AIM OF THE EXERCISE =
Your reply should repeat all records verbatim and contain no images.

PROVIDED DATA =
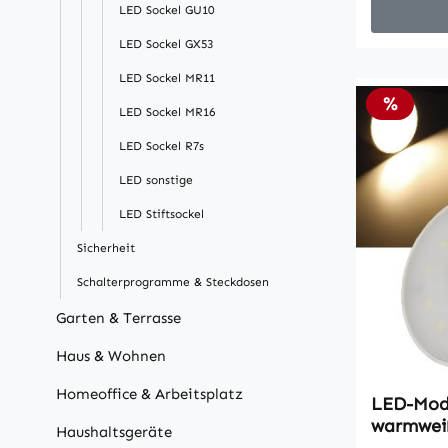
• Leistun
LED Sockel GU10
warmweiß
LED Sockel GX53
• Halbwer
230V/50Hz
LED Sockel MR11
Hell 0,2 S
Rabatt
%
LED Sockel MR16
Leuchtdau
LED Sockel R7s
Leistungs
ØxL 75x2
LED sonstige
Energieeff
LED Stiftsockel
Verbrauch
dimmbar
Sicherheit
Schalterprogramme & Steckdosen
Garten & Terrasse
Haus & Wohnen
Homeoffice & Arbeitsplatz
LED-Modu
warmweiß
Haushaltsgeräte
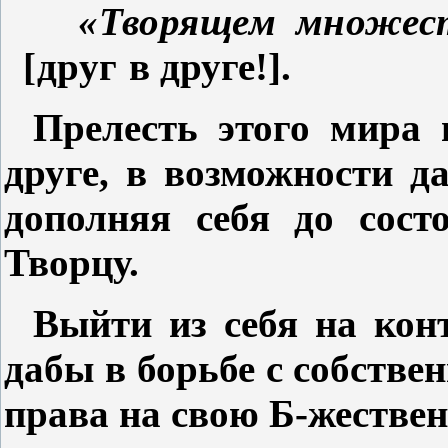
«Творящем множес
[
друг в
друге!
].
Прелесть этого мира 
друге, в возможности д
дополняя себя до сост
Творцу.
Выйти
из себя на ко
дабы в борьбе с собстве
права на свою Б-жестве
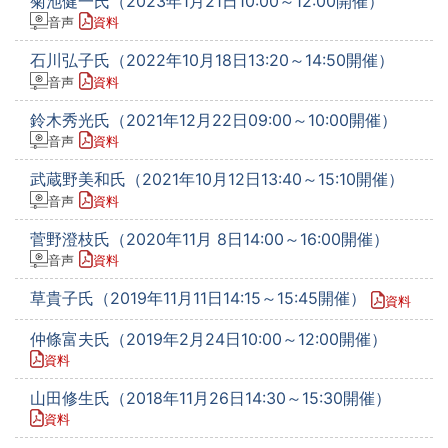
菊池健一氏（2023年1月21日10:00～12:00開催）
音声
資料
石川弘子氏（2022年10月18日13:20～14:50開催）
音声
資料
鈴木秀光氏（2021年12月22日09:00～10:00開催）
音声
資料
武蔵野美和氏（2021年10月12日13:40～15:10開催）
音声
資料
菅野澄枝氏（2020年11月 8日14:00～16:00開催）
音声
資料
草貴子氏（2019年11月11日14:15～15:45開催）
資料
仲條富夫氏（2019年2月24日10:00～12:00開催）
資料
山田修生氏（2018年11月26日14:30～15:30開催）
資料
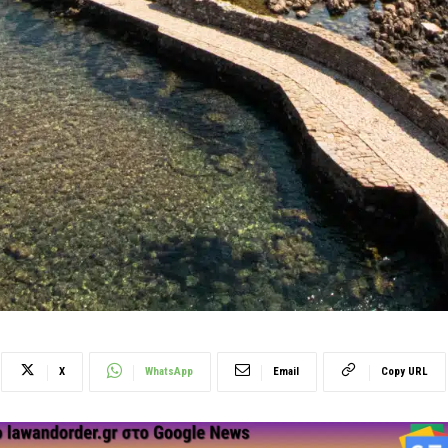
X
WhatsApp
Email
Copy URL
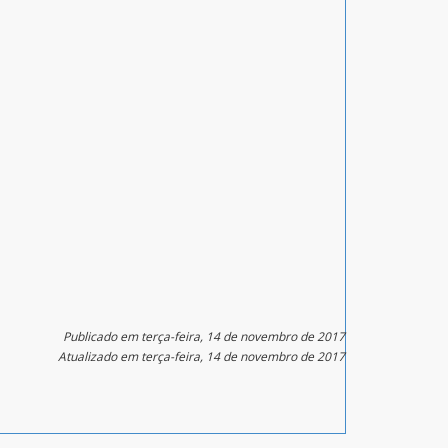
Publicado em terça-feira, 14 de novembro de 2017
Atualizado em terça-feira, 14 de novembro de 2017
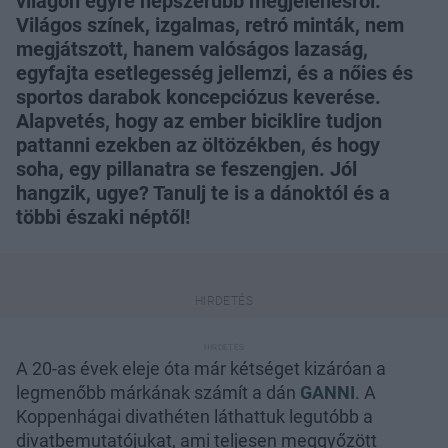
világon egyre népszerűbb megjelenésről.
Világos színek, izgalmas, retró minták, nem
megjátszott, hanem valóságos lazaság,
egyfajta esetlegesség jellemzi, és a nőies és
sportos darabok koncepciózus keverése.
Alapvetés, hogy az ember biciklire tudjon
pattanni ezekben az öltözékben, és hogy
soha, egy pillanatra se feszengjen. Jól
hangzik, ugye? Tanulj te is a dánoktól és a
többi északi néptől!
A 20-as évek eleje óta már kétséget kizáróan a
legmenőbb márkának számít a dán
GANNI
. A
Koppenhágai divathéten láthattuk legutóbb a
divatbemutatójukat, ami teljesen meggyőzött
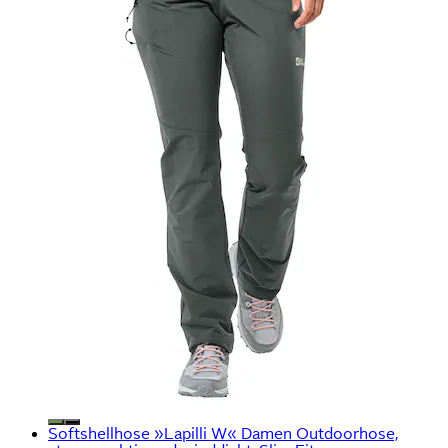
Softshellhose »Lapilli W« Damen Outdoorhose,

SOLVED PROBLEM =
• Leistun
LED Sockel GU10
warmweiß
LED Sockel GX53
• Halbwer
230V/50Hz
LED Sockel MR11
Hell 0,2 S
Rabatt
%
LED Sockel MR16
Leuchtdau
LED Sockel R7s
Leistungs
ØxL 75x2
LED sonstige
Energieeff
LED Stiftsockel
Verbrauch
dimmbar
Sicherheit
Schalterprogramme & Steckdosen
Garten & Terrasse
Haus & Wohnen
Homeoffice & Arbeitsplatz
LED-Modu
warmweiß
Haushaltsgeräte
«Творящем множес
[
друг в
друге!
].
Прелесть этого мира 
друге, в возможности д
дополняя себя до сост
Творцу.
Выйти
из себя на ко
дабы в борьбе с собстве
права на свою Б-жестве
菊池健一氏（2023年1月21日10:00～12:00開催）
音声
資料
石川弘子氏（2022年10月18日13:20～14:50開催）
音声
資料
鈴木秀光氏（2021年12月22日09:00～10:00開催）
音声
資料
武蔵野美和氏（2021年10月12日13:40～15:10開催）
音声
資料
菅野澄枝氏（2020年11月 8日14:00～16:00開催）
音声
資料
草貴子氏（2019年11月11日14:15～15:45開催）
資料
仲條富夫氏（2019年2月24日10:00～12:00開催）
資料
山田修生氏（2018年11月26日14:30～15:30開催）
資料
X
WhatsApp
Email
Copy URL
Publicado em terça-feira, 14 de novembro de 2017
Atualizado em terça-feira, 14 de novembro de 2017
világon egyre népszerűbb megjelenésről.
Világos színek, izgalmas, retró minták, nem
megjátszott, hanem valóságos lazaság,
egyfajta esetlegesség jellemzi, és a nőies és
sportos darabok koncepciózus keverése.
Alapvetés, hogy az ember biciklire tudjon
pattanni ezekben az öltözékben, és hogy
soha, egy pillanatra se feszengjen. Jól
hangzik, ugye? Tanulj te is a dánoktól és a
többi északi néptől!
A 20-as évek eleje óta már kétséget kizáróan a
legmenőbb márkának számít a dán
GANNI
. A
Koppenhágai divathéten láthattuk legutóbb a
divatbemutatójukat, ami teljesen meggyőzött
Softshellhose »Lapilli W« Damen Outdoorhose,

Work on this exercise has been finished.